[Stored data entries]
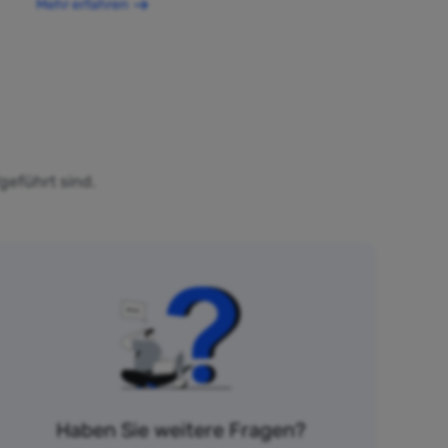
Mehr erfahren
geführt sind.
Haben Sie weitere Fragen?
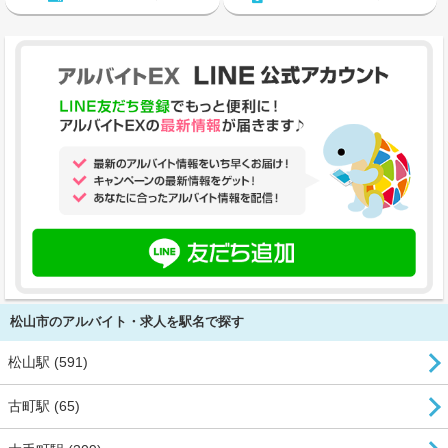
松山市のアルバイト・求人を駅名で探す
松山駅 (591)
古町駅 (65)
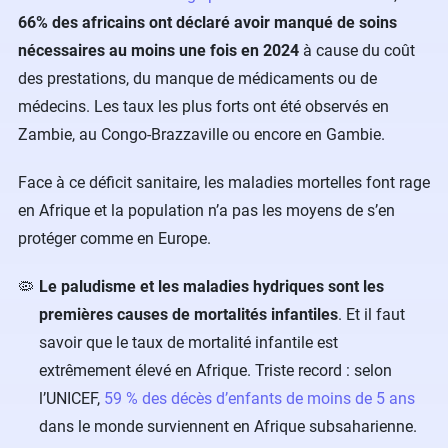
66% des africains ont déclaré avoir manqué de soins
nécessaires au moins une fois en 2024
à cause du coût
des prestations, du manque de médicaments ou de
médecins. Les taux les plus forts ont été observés en
Zambie, au Congo-Brazzaville ou encore en Gambie.
Face à ce déficit sanitaire, les maladies mortelles font rage
en Afrique et la population n’a pas les moyens de s’en
protéger comme en Europe.
Le paludisme et les maladies hydriques sont les
premières causes de mortalités infantiles
. Et il faut
savoir que le taux de mortalité infantile est
extrêmement élevé en Afrique. Triste record : selon
l’UNICEF,
59 % des décès d’enfants de moins de 5 ans
dans le monde surviennent en Afrique subsaharienne.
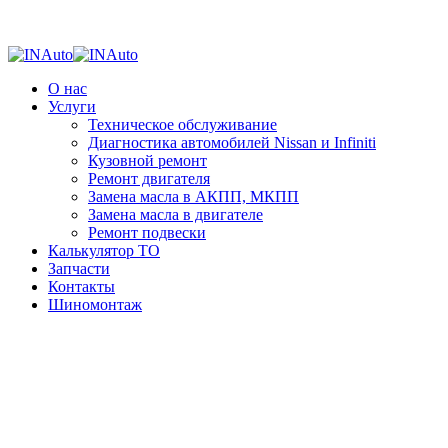
О нас
Услуги
Техническое обслуживание
Диагностика автомобилей Nissan и Infiniti
Кузовной ремонт
Ремонт двигателя
Замена масла в АКПП, МКПП
Замена масла в двигателе
Ремонт подвески
Калькулятор ТО
Запчасти
Контакты
Шиномонтаж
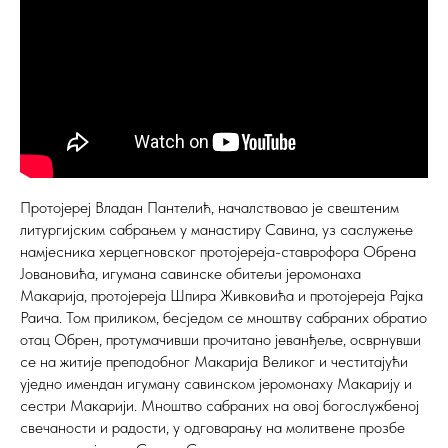
Протојереј Владан Пантелић, началствовао је свештеним
литургијским сабрањем у манастиру Савина, уз саслужење
намјесника херцегновског протојереја-ставрофора Обрена
Јовановића, игумана савинске обитељи јеромонаха
Макарија, протојереја Шпира Живковића и протојереја Рајка
Раича. Том приликом, бесједом се мноштву сабраних обратио
отац Обрен, протумачивши прочитано јеванђеље, осврнувши
се на житије преподобног Макарија Великог и честитајући
уједно имендан игуману савинском јеромонаху Макарију и
сестри Макарији. Мноштво сабраних на овој богослужбеној
свечаности и радости, у одговарању на молитвене прозбе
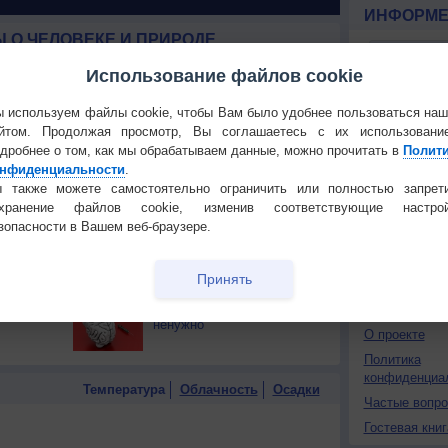
ИНФОРМЕ
 О ЧЕЛОВЕКЕ И ПРИРОДЕ
й загар
Букет сирени вреден для
Использование файлов cookie
тся от
здоровья
 используем файлы cookie, чтобы Вам было удобнее пользоваться на
т помочь
Много ли соли мы
йтом. Продолжая просмотр, Вы соглашаетесь с их использовани
Установите
употребляем?
дробнее о том, как мы обрабатываем данные, можно прочитать в
Полит
нфиденциальности
.
ПОНРАВИ
 также можете самостоятельно ограничить или полностью запрет
х
Почему астрономическая
са
весна наступает позже
охранение файлов cookie, изменив соответствующие настрой
Сделать стар
календарной?
зопасности в Вашем веб-браузере.
Добавить в И
 попадает
Правда ли смеяться
Экпорт погод
вину?
полезно?
Принять
КОНТАКТ
мулирует
Скоро учиться будет
ненужно
О проекте
Политика
конфиденциа
Температура
Облачность
Осадки
Частые вопр
Гостевая книг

What is needed -> Give the lines exactly, from the first line of the entries to the line with "Zambie, au Congo-Brazzaville", both ends included. Skip the pictures.

Answer to the exercise ->
Mehr erfahren
geführt sind.
Haben Sie weitere Fragen?
松山市のアルバイト・求人を駅名で探す
松山駅 (591)
古町駅 (65)
66% des africains ont déclaré avoir manqué de soins
nécessaires au moins une fois en 2024
à cause du coût
des prestations, du manque de médicaments ou de
médecins. Les taux les plus forts ont été observés en
Zambie, au Congo-Brazzaville ou encore en Gambie.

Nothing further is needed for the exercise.